In total, 195 women with endometriosis were matched with 390 women without endometriosis (323 and 646 cycles, respectively). Women with endometriosis had significantly fewer oocytes retrieved than women in the control group (P=0.003) despite higher doses of gonadotropins, but had a similar number of mature oocytes, fertilization rate, and total number of embryos and usable embryos. cLBR per cycle and per women did not differ significantly between the endometriosis group and the control group (19.8% versus 24.3%, P = 0.12; 32.3% versus 37.2%, P = 0.24, respectively).

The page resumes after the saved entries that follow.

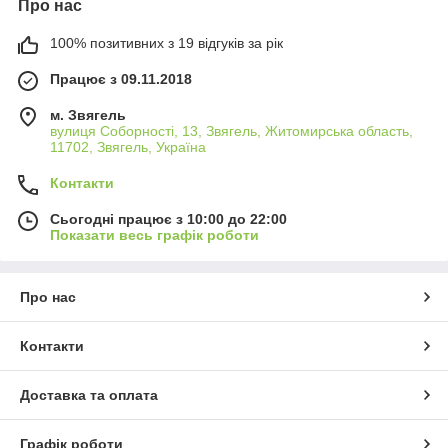
Про нас
100% позитивних з 19 відгуків за рік
Працює з 09.11.2018
м. Звягель
вулиця Соборності, 13, Звягель, Житомирська область,
11702, Звягель, Україна
Контакти
Сьогодні працює з 10:00 до 22:00
Показати весь графік роботи
Про нас
Контакти
Доставка та оплата
Графік роботи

In women with endometrioma, a history of cystectomy did not impact cLBR per cycle (28.3% versus 31.9%, P = 0.68). We did not observe any significant impact of tobacco use in the endometriosis group compared with the control group (16.4% versus 25.9%, P = 0.13).

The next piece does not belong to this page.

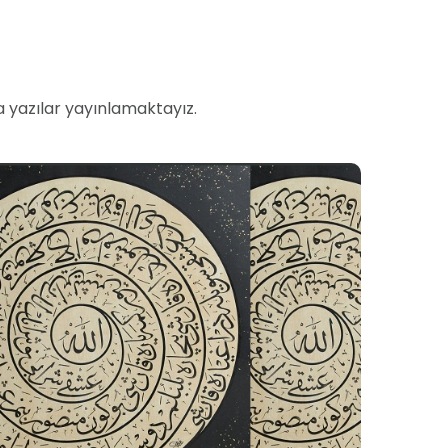
 yazılar yayınlamaktayız.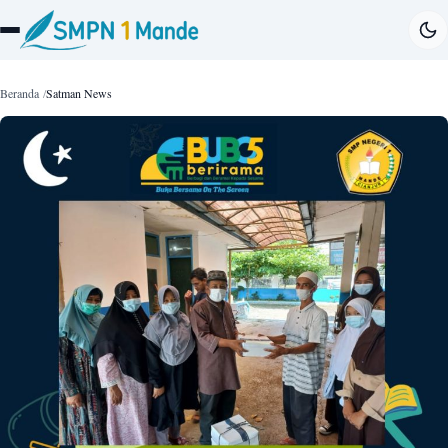
Beranda
Satman News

This matched cohort study did not observe a significant impact of moderate-to-severe endometriosis on cLBR among women undergoing IVF. These data are reassuring for the counselling of infertile women with endometriosis before IVF.
中重度子宫内膜异位症是否会影响累积活产率(cLBR)和 IVF 结局?
在这项回顾性匹配队列研究中,2015 年 1 月至 2020 年 12 月期间接受 IVF 或胞浆内精子注射治疗的中重度子宫内膜异位症女性与其他不孕原因(对照组)的女性按 1:2 匹配。主要结局是每周期和每位女性的 cLBR,次要结局是取卵数和成熟卵数、受精率、胚胎总数和可用胚胎数、着床率、每周期临床妊娠率和流产率。
共有 195 名子宫内膜异位症女性与 390 名无子宫内膜异位症女性(分别为 323 和 646 个周期)进行了匹配。尽管使用了更高剂量的促性腺激素,但子宫内膜异位症女性的取卵数明显少于对照组(P=0.003),但成熟卵数、受精率、胚胎总数和可用胚胎数相似。每周期和每位女性的 cLBR 在子宫内膜异位症组和对照组之间没有显著差异(19.8%比 24.3%,P=0.12;32.3%比 37.2%,P=0.24)。在有子宫内膜瘤的女性中,既往行囊肿切除术不影响每周期的 cLBR(28.3%比 31.9%,P=0.68)。与对照组相比,我们没有观察到子宫内膜异位症组吸烟的任何显著影响(16.4%比 25.9%,P=0.13)。
这项匹配队列研究没有观察到中重度子宫内膜异位症对接受 IVF 的女性 cLBR 的显著影响。这些数据为接受 IVF 的子宫内膜异位症不孕女性提供了令人安心的咨询信息。